La scelta, invece, di Basileos Cleemis Thottunkal, arcivescovo maggiore di Trivandrum dei siro-malankaresi, in India, è significativa per la storia di questa Chiesa, che risale alla tradizione di san Tommaso, ma che ha assunto una sua valenza negli ultimi settant’anni. Questa parte di cristianità, dopo i dolorosi eventi del XVI e XVII secolo inerenti alla colonizzazione portoghese, che portò alla latinizzazione della Chiesa di tradizione caldea, rimase a lungo separata da Roma e legata al patriarcato siro-ortodosso di Antiochia. Sotto la spinta carismatica dell’arcivescovo Mar Ivanios e di altri due sacerdoti e un laico che il 20 settembre 1930 ritornarono alla piena comunione con Roma, iniziò un lungo cammino, caratterizzato da un imprevisto sviluppo di questa comunità. Vi hanno contribuito anche processi migratori dei suoi membri, sia all’interno dell’India, dove si contano cinque diocesi e due arcidiocesi, che negli Usa e in Canada, con una diocesi, e in varie parti dell’Europa. La presenza, quindi, di un suo pastore fra i cardinali significa un riconoscimento importante per una Chiesa antica e giovane allo stesso tempo, che ha saputo armonizzare la tradizione apostolica alle sfide dell’evangelizzazione del XX e XXI secolo. 
 
Infine, la presenza di John Olorunfemi Onaiyekan, arcivescovo nigeriano di Abuja, non è importante solo per la complessa situazione in cui si trovano i cristiani nel Paese africano – sia per la guerriglia istigata dal Boko Haram che per altri tipi di scontri sanguinosi che, tuttavia, come più volte spiegato autorevolmente dal vescovo Ignatius Ayau Kaigama, hanno spesso radice sociale più che religiosa. La presenza del prelato nigeriano ha un suo significato soprattutto per il rapporto con le religioni tradizionali che caratterizzano l’Africa e non solo, basti pensare al loro ruolo in Centro e Sudamerica. A questo proposito vale la pena sottolineare quanto proprio Onaiyekan ha affermato nella sua relazione continentale al Sinodo dei vescovi del 2008.

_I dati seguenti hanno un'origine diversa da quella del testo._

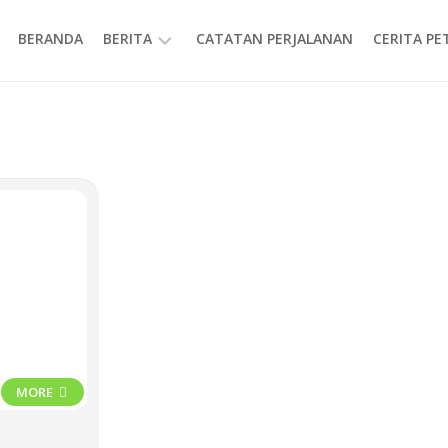
BERANDA
BERITA
CATATAN PERJALANAN
CERITA P
INFORMASI
MORE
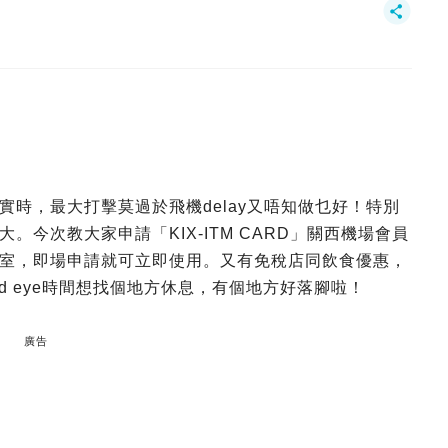
時，最大打擊莫過於飛機delay又唔知做乜好！特別
今次教大家申請「KIX-ITM CARD」關西機場會員
室，即場申請就可立即使用。又有免稅店同飲食優惠，
d eye時間想找個地方休息，有個地方好落腳啦！
廣告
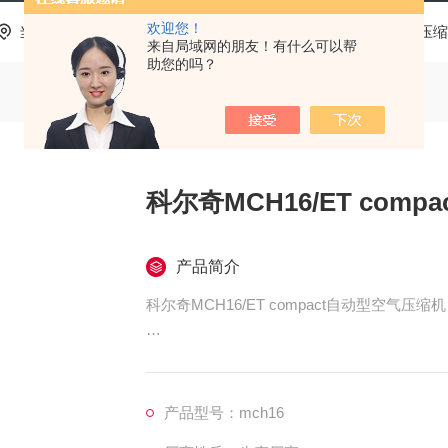
欢迎您！
当前位置：
首页
产品中心
科尔奇呼吸空气充气泵
压缩
来自局域网的朋友！有什么可以帮
助您的吗？
科尔奇MCH16/ET com
产品简介
科尔奇MCH16/ET compact自动型空气压缩机
特点：
MCH16/ET compact自动型呼吸空气压
产品型号：mch16
驱动电压，充气速度快，全自动控制功能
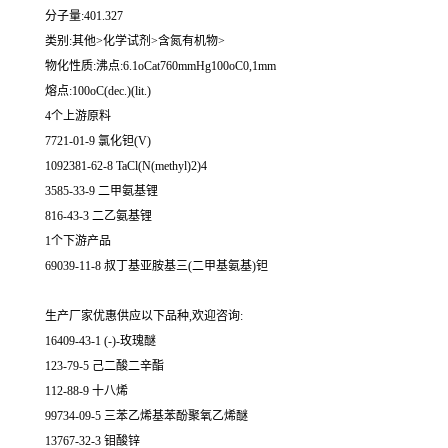
分子量:401.327
类别:其他>化学试剂>含氮有机物>
物化性质:沸点:6.1oCat760mmHg100oC0,1mm
熔点:100oC(dec.)(lit.)
4个上游原料
7721-01-9 氯化钽(V)
1092381-62-8 TaCl(N(methyl)2)4
3585-33-9 二甲氨基锂
816-43-3 二乙氨基锂
1个下游产品
69039-11-8 叔丁基亚胺基三(二甲基氨基)钽
生产厂家优惠供应以下品种,欢迎咨询:
16409-43-1 (-)-玫瑰醚
123-79-5 己二酸二辛酯
112-88-9 十八烯
99734-09-5 三苯乙烯基苯酚聚氧乙烯醚
13767-32-3 钼酸锌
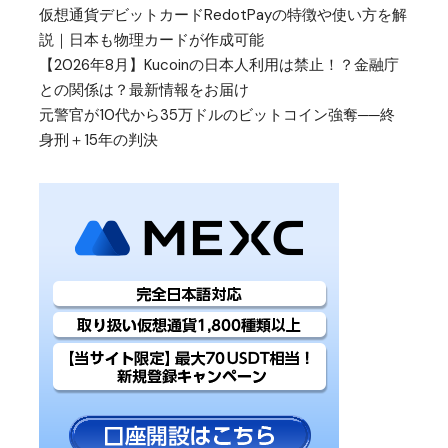
仮想通貨デビットカードRedotPayの特徴や使い方を解
説｜日本も物理カードが作成可能
【2026年8月】Kucoinの日本人利用は禁止！？金融庁
との関係は？最新情報をお届け
元警官が10代から35万ドルのビットコイン強奪──終
身刑＋15年の判決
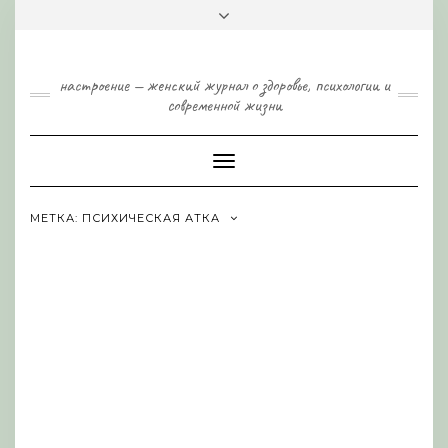
Skip
Toggle
to
header
content
настроение — женский журнал о здоровье, психологии и
современной жизни
Toggle
Navigation
МЕТКА:
ПСИХИЧЕСКАЯ АТКА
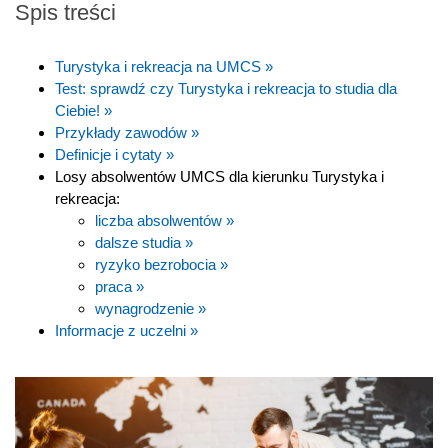
Spis treści
Turystyka i rekreacja na UMCS »
Test: sprawdź czy Turystyka i rekreacja to studia dla
Ciebie! »
Przykłady zawodów »
Definicje i cytaty »
Losy absolwentów UMCS dla kierunku Turystyka i
rekreacja:
liczba absolwentów »
dalsze studia »
ryzyko bezrobocia »
praca »
wynagrodzenie »
Informacje z uczelni »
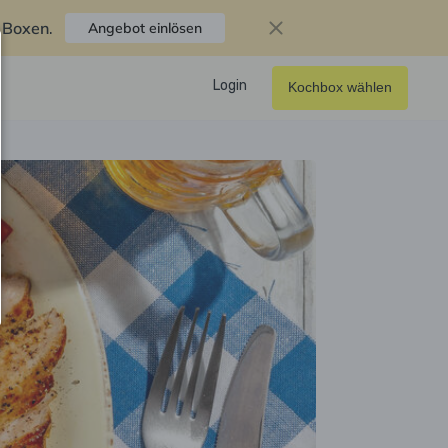
f Boxen
.
Angebot einlösen
Login
Kochbox wählen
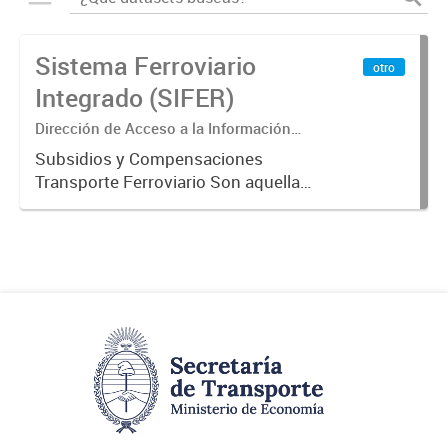
Sistema Ferroviario
otro
Integrado (SIFER)
Dirección de Acceso a la Información
Pública y Transparencia
Subsidios y Compensaciones
Transporte Ferroviario Son aquellas
transferencias realizadas por la
Adm. Pública a empresas o
consumidores, para permitir que
determinados servicios sean
provistos...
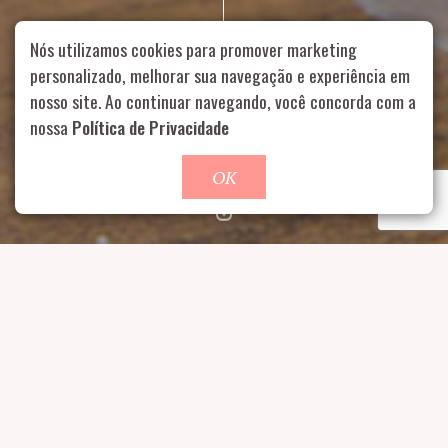
Nós utilizamos cookies para promover marketing
personalizado, melhorar sua navegação e experiência em
nosso site. Ao continuar navegando, você concorda com a
Rua Aurélia, 1714 – Vila Romana, São Paulo – SP
|
55 11
99178-5848
|
contato@nucleofood.com
nossa
Política de Privacidade
Role para continar
OK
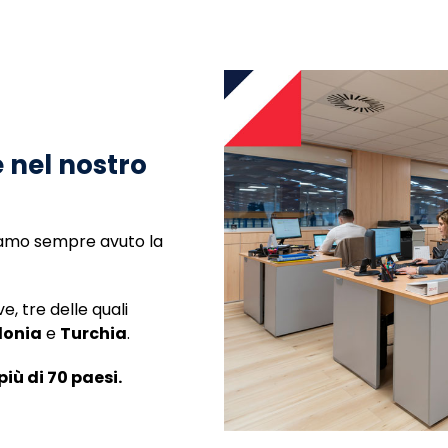
è nel nostro
biamo sempre avuto la
, tre delle quali
lonia
e
Turchia
.
più di 70 paesi.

«Il mio defunto padre, che fu uno dei primi ad abbracciare il cristianesimo nel nostro villaggio, intorno al 1920, mi spiegò che quando divenne cristiano, non dovette accettare un nuovo Dio, perché era lo stesso Olorun, l’Essere supremo yoruba, che aveva già conosciuto nella religione tradizionale. Egli edificò su questo la sua fede cristiana, con la grazia di Dio e la presenza dei missionari che predicavano il Vangelo. Dunque, perfino nel cosiddetto Continente nero, la luce dell’eterna Parola di Dio non è mai mancata».
 
Le scelte di Benedetto XVI per i nuovi cardinali accompagnano, quindi, la riflessione della Chiesa universale, impegnata a coniugare e armonizzare tradizione e attualità, nuova evangelizzazione e dialogo con fedi, culture tradizionali e con secolarismo contemporaneo, e a spingersi verso le nuove frontiere del primo secolo del nuovo millennio.